Of course, most of the people there really wanted to know what Nosy Crow was “looking for” and that’s a hugely difficult thing to define.

But here’s a shot at it:

Print books:

Fiction for 0 – 12, bearing in mind that a lot of the texts for board and novelty books are are produced in-house.
“Mum-friendly” books – no drugs, sex or gritty or gratuitous violence.
Strong commercial concept-driven or character-led series novels and picture books.
Brilliantly-written stand-alone novels and picture books, but nothing too intensely high-brow.
Great illustration with child and parental appeal – nothing too dark and arty.

Apps:

While some of our future apps may be based on our books, Nosy Crow is currently focused on commissioning apps that start as apps, not as books.
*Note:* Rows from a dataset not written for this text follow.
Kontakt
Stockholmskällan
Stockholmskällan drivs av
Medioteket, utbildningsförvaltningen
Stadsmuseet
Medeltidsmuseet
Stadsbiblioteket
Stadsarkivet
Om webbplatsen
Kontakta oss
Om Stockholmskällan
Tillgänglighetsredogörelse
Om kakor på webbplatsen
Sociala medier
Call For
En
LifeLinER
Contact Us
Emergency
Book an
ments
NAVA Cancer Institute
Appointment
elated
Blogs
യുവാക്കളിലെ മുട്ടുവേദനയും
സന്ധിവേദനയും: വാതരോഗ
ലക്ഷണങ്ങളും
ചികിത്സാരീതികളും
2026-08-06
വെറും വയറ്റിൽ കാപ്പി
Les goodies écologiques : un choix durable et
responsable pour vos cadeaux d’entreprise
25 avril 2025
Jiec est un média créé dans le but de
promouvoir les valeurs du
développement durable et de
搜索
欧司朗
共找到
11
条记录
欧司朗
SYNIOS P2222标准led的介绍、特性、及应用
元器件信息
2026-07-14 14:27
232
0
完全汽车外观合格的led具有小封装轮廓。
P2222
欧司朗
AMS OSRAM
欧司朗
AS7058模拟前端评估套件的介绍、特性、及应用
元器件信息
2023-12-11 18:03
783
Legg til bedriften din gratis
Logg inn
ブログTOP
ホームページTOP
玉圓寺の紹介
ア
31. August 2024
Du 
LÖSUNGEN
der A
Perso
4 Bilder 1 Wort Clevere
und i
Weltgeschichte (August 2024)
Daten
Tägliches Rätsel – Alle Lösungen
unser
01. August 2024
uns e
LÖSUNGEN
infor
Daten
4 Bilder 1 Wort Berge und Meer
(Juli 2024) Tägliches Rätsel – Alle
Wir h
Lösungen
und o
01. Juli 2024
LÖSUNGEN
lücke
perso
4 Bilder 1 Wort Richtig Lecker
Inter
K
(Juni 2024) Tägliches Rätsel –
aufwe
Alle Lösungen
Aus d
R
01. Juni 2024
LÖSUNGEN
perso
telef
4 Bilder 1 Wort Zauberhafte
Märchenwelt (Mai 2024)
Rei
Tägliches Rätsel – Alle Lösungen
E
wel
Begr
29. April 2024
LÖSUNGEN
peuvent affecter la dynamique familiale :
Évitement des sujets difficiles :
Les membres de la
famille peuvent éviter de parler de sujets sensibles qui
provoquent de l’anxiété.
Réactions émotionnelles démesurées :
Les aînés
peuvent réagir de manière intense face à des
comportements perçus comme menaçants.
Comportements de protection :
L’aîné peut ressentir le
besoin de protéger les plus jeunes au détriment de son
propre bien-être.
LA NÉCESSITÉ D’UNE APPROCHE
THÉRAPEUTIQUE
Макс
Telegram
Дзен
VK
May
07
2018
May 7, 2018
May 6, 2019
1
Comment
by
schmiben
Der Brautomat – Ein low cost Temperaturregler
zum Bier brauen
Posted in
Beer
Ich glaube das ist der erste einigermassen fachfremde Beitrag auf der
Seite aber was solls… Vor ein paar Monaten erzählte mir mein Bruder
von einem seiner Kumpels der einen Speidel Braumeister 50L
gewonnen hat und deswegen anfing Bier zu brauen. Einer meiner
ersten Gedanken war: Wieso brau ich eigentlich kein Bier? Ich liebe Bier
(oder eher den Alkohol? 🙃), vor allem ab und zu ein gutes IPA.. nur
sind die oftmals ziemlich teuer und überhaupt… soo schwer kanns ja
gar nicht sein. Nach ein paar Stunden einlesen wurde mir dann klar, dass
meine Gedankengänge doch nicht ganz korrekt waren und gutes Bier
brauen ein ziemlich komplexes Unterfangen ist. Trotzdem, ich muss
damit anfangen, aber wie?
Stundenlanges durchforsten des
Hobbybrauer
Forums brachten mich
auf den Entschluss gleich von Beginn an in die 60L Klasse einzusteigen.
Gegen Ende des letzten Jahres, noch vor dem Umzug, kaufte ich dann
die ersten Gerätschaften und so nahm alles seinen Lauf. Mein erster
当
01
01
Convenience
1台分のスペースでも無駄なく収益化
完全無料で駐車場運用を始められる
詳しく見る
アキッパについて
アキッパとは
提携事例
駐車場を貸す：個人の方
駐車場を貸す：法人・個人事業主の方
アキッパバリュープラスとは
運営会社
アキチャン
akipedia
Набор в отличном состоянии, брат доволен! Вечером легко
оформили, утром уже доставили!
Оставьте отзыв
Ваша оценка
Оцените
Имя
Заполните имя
We are interested in working with authors and illustrators who are excited by, and really understand how, touch-screen devices can enhance and extend the story experience. As we have engineers on staff, we don’t need people who can code apps, and we don’t need to see a ready-made app. Instead, we want to see really great ideas and really great art (and need art that is created digitally in layers for this medium).

I got to visit glorious Lincoln Cathedral:

And I even saw a little of the top part of the city (here are Addy and Elizabeth Roy in front of something lovely and half timbered) before leaving.